Going through the entries below, copy out each line that contains "oecumenische".

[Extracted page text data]
···

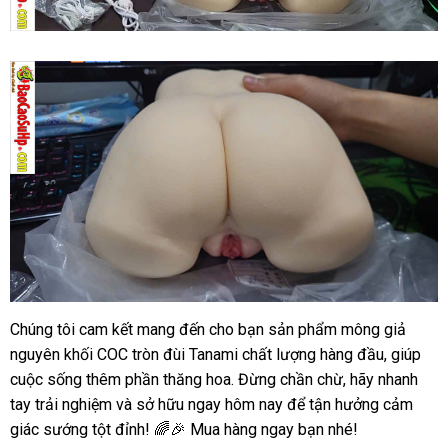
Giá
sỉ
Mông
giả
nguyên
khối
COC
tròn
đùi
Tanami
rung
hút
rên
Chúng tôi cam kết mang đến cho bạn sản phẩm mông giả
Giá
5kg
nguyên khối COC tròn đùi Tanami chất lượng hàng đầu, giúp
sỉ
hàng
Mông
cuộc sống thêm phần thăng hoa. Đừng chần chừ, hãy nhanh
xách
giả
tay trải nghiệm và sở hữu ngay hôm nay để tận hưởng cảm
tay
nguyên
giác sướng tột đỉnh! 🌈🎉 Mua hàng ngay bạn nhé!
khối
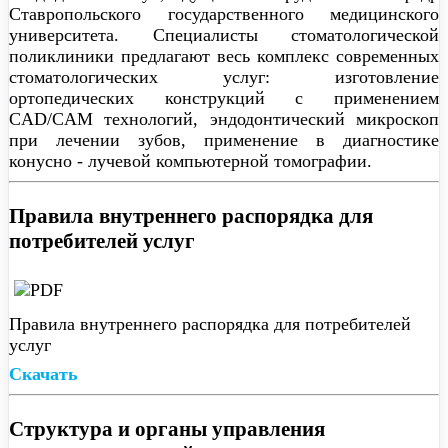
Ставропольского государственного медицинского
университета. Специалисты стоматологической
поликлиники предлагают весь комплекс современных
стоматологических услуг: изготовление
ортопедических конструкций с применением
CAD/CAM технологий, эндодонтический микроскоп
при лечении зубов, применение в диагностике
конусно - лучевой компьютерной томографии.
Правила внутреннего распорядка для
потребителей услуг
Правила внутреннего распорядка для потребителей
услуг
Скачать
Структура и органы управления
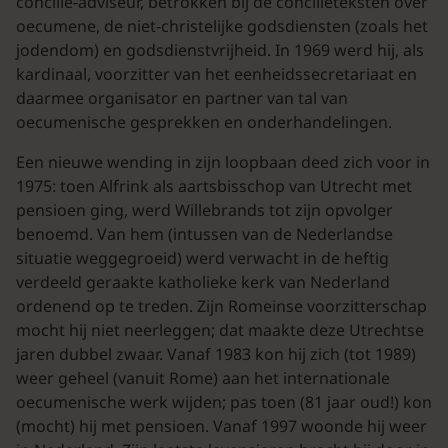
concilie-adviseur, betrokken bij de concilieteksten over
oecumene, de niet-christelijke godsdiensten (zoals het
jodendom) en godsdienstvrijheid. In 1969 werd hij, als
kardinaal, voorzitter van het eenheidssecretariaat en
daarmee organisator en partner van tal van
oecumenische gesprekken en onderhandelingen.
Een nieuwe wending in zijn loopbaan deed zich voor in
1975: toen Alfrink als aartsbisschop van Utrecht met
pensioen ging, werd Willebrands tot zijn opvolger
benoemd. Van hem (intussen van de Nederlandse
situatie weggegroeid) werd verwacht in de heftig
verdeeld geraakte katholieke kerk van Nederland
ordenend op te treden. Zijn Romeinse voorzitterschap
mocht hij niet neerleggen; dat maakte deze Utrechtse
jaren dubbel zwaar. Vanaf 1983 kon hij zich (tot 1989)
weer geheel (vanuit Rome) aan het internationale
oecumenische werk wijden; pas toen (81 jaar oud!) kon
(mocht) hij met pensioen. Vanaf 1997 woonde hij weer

···

* **Task response**
oecumenische gesprekken en onderhandelingen.
oecumenische werk wijden; pas toen (81 jaar oud!) kon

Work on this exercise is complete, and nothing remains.